### [Work required]
Go line by line through the data and copy those with the word "også".

Data supplied Block Start

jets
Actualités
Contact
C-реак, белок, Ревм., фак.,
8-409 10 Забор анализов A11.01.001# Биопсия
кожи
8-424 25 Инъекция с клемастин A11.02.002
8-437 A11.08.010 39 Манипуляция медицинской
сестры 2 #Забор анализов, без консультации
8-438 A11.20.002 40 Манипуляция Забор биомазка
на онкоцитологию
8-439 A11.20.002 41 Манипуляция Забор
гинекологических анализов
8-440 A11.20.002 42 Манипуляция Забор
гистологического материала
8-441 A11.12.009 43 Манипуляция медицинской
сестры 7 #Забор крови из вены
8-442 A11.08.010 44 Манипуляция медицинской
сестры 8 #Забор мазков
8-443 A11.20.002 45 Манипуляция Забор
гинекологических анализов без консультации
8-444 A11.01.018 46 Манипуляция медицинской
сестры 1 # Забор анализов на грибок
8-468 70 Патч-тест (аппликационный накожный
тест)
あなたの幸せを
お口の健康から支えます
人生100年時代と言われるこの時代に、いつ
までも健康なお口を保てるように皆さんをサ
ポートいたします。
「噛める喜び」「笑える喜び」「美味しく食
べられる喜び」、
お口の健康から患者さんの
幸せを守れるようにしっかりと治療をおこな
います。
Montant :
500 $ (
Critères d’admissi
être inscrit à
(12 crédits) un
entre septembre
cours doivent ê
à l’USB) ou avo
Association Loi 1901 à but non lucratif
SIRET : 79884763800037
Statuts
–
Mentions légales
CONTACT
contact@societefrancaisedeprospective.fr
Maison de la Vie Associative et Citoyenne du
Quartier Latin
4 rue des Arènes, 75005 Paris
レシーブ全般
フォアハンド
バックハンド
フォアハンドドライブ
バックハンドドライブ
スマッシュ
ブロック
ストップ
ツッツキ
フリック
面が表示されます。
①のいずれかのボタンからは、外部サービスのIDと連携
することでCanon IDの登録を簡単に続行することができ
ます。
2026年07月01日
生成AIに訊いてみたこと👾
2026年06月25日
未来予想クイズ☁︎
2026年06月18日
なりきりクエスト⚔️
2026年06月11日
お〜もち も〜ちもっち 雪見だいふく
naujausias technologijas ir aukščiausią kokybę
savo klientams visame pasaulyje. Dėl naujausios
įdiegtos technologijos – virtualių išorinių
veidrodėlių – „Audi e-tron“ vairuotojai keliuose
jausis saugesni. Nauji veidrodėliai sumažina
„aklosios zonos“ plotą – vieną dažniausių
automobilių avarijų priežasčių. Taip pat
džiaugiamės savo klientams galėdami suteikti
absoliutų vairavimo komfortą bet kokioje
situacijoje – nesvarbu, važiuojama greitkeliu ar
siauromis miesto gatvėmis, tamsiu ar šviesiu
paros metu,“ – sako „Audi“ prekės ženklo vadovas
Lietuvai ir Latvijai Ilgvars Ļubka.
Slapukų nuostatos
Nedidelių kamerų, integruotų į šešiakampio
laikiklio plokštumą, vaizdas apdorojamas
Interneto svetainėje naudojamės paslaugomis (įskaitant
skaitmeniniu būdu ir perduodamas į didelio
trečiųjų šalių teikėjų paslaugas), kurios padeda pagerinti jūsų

Data supplied Block End
Data supplied Block Start

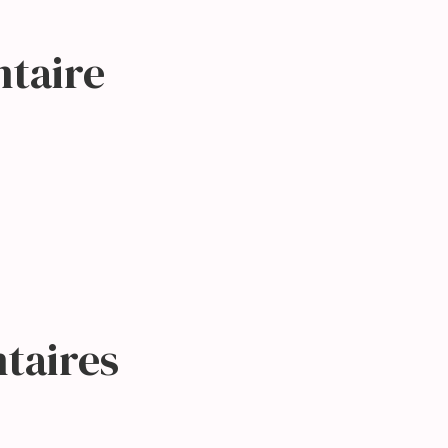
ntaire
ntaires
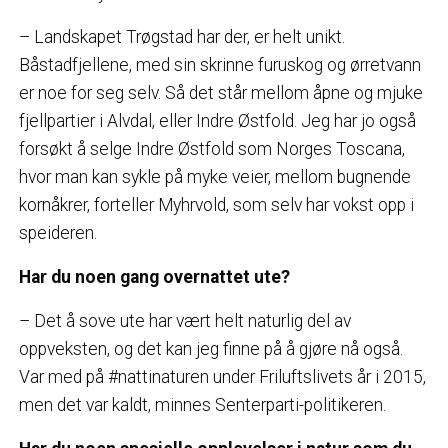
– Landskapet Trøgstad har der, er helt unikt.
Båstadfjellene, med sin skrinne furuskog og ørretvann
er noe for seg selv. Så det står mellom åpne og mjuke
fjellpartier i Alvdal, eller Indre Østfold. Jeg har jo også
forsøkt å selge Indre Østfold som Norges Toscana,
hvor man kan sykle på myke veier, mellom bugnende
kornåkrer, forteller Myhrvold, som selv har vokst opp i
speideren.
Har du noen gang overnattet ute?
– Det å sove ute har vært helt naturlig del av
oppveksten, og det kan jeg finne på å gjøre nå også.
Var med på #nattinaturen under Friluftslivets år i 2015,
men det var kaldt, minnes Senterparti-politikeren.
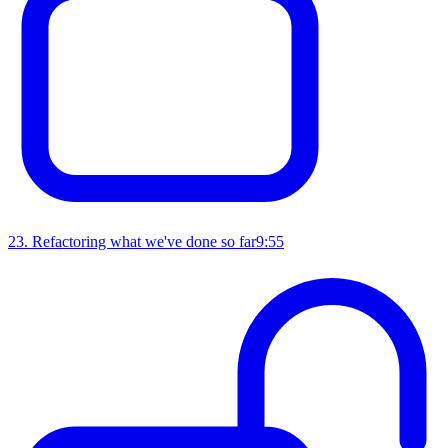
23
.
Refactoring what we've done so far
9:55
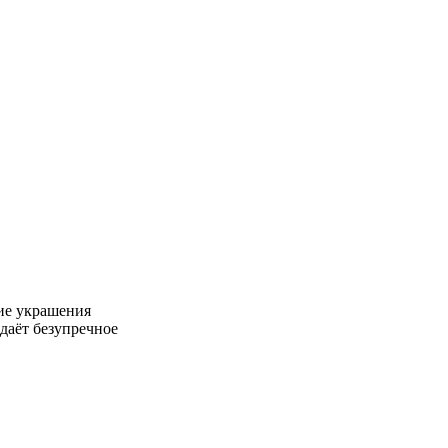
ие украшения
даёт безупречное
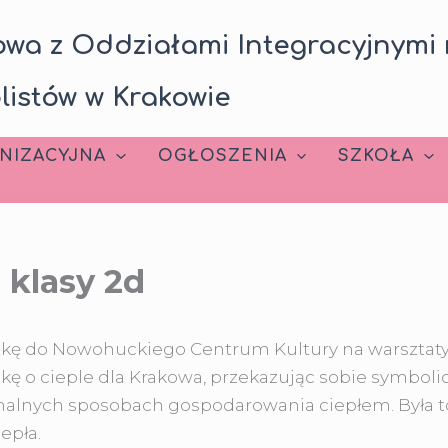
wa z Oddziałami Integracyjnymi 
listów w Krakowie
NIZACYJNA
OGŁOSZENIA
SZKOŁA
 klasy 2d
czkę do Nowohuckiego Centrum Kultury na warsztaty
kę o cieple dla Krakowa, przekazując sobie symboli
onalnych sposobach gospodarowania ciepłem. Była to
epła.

Data supplied Block End

### [Answer area]
fjellpartier i Alvdal, eller Indre Østfold. Jeg har jo også
oppveksten, og det kan jeg finne på å gjøre nå også.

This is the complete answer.